Пинта был уже там, на сцене.
— Барышня, позвольте вас на минуточку.
— Барашечка-барышня. — Фанчико знал свое дело.
— Вы на него не обижайтесь. Вообще-то он славный, мухи не обидит. Позвольте обратить ваше внимание на грабли для гравия. Сами по себе эти грабли, на которые опирается вон тот мужчина, не представляют ничего особенного. Пока намерения у нас самые добрые, — (Фанчико покраснел), — мы можем просто, за неимением лучшего, разглядывать узлы и сучки на их рукоятке. Но не дай бог, чтобы настроение наше изменилось, ведь грабли имеют еще и преострые железные зубья. Впрочем, и тут, вероятно, всего лишь гипербола: застревают же в развилках всякие неподходящие камешки. Да, это, скорей всего, именно
— Когда щель широка, камни не застрянут. Правда, и в этом есть минус: такими граблями ничего не захватишь.
— Итак, остановились на том, что застревают. А значит, напрасно тот мужчина отступает чуть-чуть назад и напрасно играют мускулы в икрах, да и колыхания торса, сопровождаемые тихим потрескиваньем, мы также вынуждены счесть совершенно напрасными. Рано или поздно камешек найдет себе подходящую лунку и уляжется на дорожке, вот и все.
— Если у человека голова на плечах, он раздобывает железный лист и на него сыплет гравий.
— А где он этот лист раздобывает?
— Это опять-таки иной вопрос, — благодарно отозвался Фанчико.

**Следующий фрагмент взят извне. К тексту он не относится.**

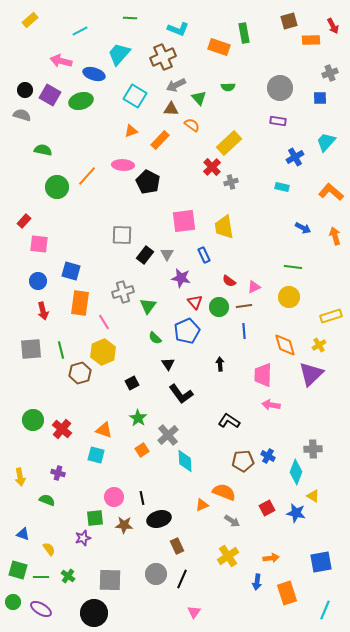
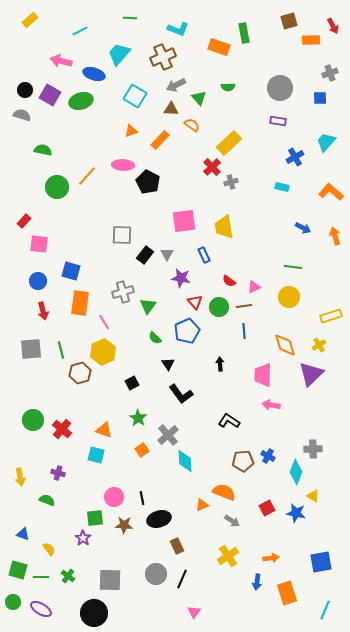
purple star at (83, 538): rotated 21 degrees counterclockwise
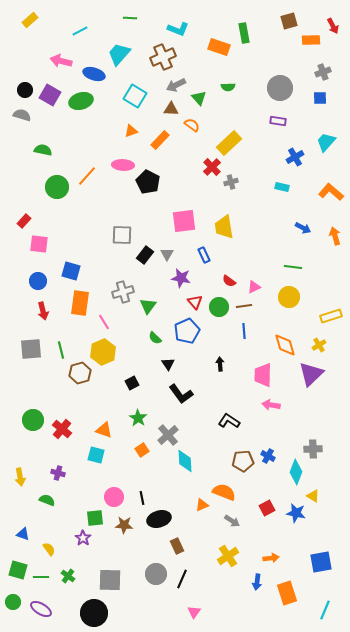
gray cross at (330, 73): moved 7 px left, 1 px up
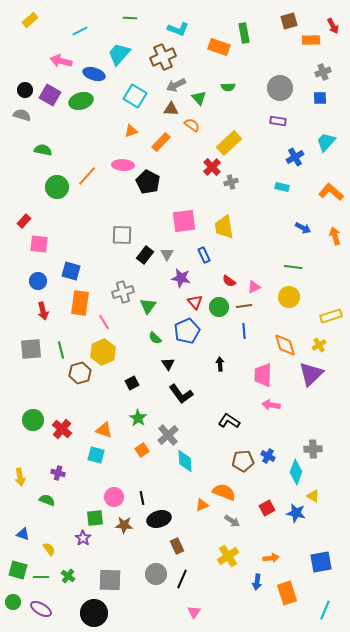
orange rectangle at (160, 140): moved 1 px right, 2 px down
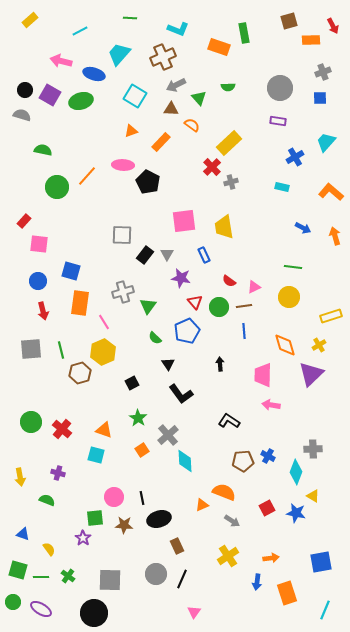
green circle at (33, 420): moved 2 px left, 2 px down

— Но следует еще сказать несколько слов относительно обочины. Вот тут надобна аккуратность! А ведь гравий, он разлетается и туда и сюда!
— И туда и сюда? — Пинта не верит собственным ушам.
— Недооценивать похехешку не следует, — сквозь зубы прошипел Фанчико.
Девушка выпрямилась и посмотрела на меня. Любезно улыбнулась (я действовал наверняка). Она подбросила камень на уровень груди (все-таки подняла), но еще раз поднимать не стала.
— Очень симпатичная, — заметил Пинта. — Но увы… — Его руки раскрылись, словно цветок, а голова упала на грудь.
К этому времени в наш сад уже вползли зеленоухие листья, и вскарабкались на деревья почки, и раскрылись цветы крылышками бабочек. Фанчико покачивался на желтой сердцевине маргаритки. Пинта ничком лежал в траве, отсюда рассматривал бедра девушек.
В Фанчико цветок как бы продлился (отчего перестал быть маргариткой), и Фанчико вдруг заговорил:
— Во мне ползают семь муравьев.
— Цвет первого муравья — ветер, его стрекот — звяканье перемытой посуды, нутро его — весна, пыхтенье — паучий завтрак, жало — закон, и еще у него быстрые лапки.
— Второй муравей — зеркало Божье, от него рассыпается свет, как майский дождь на лице.
— Третий муравей: почисти зубы, сильной струей пусти воду и сплети венок из желтых цветов.
— Четвертого муравья нет (несть, не-есть), я его выдумал.
— Пятый муравей каждую минуту убивает шестого…
— …глазам шестого муравья — каждую минуту — смерть наносит рваную рану. (Восхитительное видение расколотого глаза.) Прощение — ужасное, на все времена — это и есть шестой муравей.
— Седьмой муравей возрос в золотистом покое нарциссов, напитался жужжанием пчел, его язык сладок, как мед, его стан строен, как гладиолус, его лапки как кряхтенье младенца. Седьмой муравей змейкой обвивает булавку.
Фанчико (с грохотом камнепада) скатился вниз, прямо к Пинте. И стал стократ краше.